YOUR ASSIGNMENT →
Only the lines from the one with "Как выбрать надежный" to the end of the data below should be given again, exactly as written.

STORED DATA →
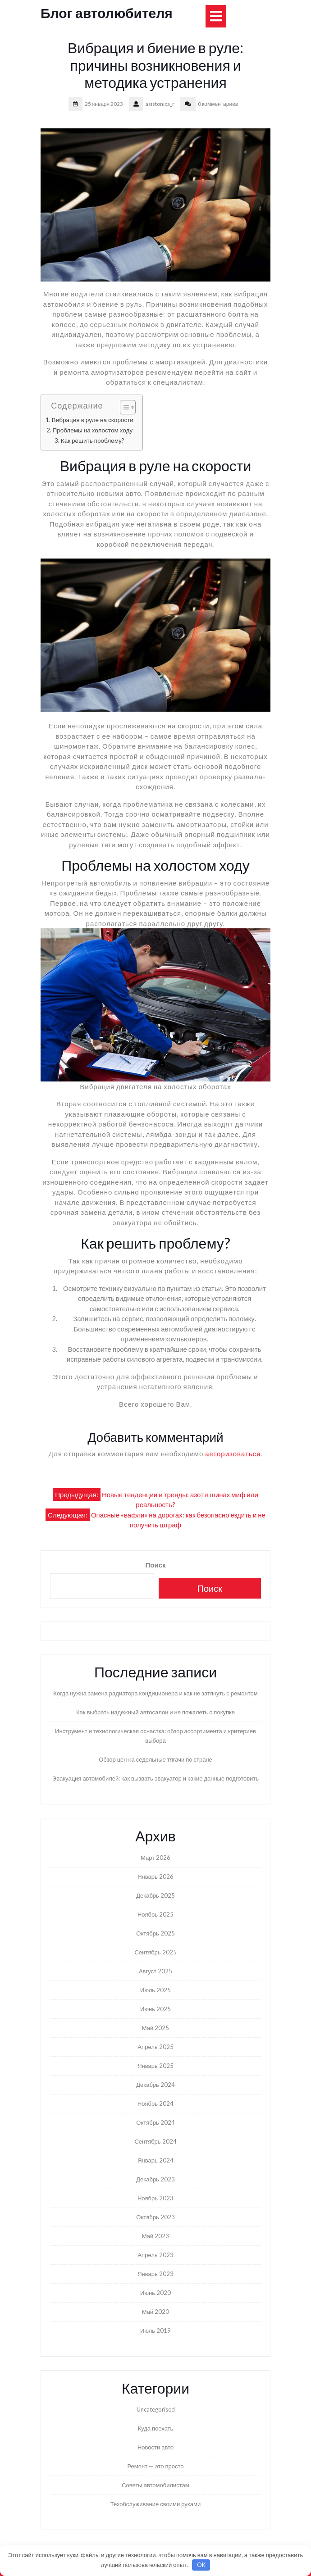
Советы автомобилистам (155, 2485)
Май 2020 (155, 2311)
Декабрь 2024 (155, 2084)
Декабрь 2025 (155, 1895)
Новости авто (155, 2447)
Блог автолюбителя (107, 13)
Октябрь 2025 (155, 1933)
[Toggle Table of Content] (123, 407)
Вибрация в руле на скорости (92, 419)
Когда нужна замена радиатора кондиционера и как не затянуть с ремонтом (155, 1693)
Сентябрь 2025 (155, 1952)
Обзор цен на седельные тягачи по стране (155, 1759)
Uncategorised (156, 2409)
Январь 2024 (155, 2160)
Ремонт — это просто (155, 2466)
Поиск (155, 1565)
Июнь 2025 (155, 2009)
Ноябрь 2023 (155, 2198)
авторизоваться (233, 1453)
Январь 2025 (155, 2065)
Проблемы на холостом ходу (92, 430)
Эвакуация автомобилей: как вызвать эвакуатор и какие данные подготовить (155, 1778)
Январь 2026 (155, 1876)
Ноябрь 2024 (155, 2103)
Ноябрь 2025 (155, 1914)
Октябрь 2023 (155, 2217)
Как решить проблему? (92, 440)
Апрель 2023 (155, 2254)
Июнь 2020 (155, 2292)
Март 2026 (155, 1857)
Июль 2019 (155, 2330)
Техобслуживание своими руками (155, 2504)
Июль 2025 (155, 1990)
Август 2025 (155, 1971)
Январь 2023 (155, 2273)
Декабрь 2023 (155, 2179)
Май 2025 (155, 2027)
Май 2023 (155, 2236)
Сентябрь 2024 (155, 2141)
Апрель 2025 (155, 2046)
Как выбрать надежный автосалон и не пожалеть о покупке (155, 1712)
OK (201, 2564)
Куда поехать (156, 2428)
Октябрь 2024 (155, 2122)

TASK SOLUTION →
Как выбрать надежный автосалон и не пожалеть о покупке (155, 1712)
OK (201, 2564)
Куда поехать (156, 2428)
Октябрь 2024 (155, 2122)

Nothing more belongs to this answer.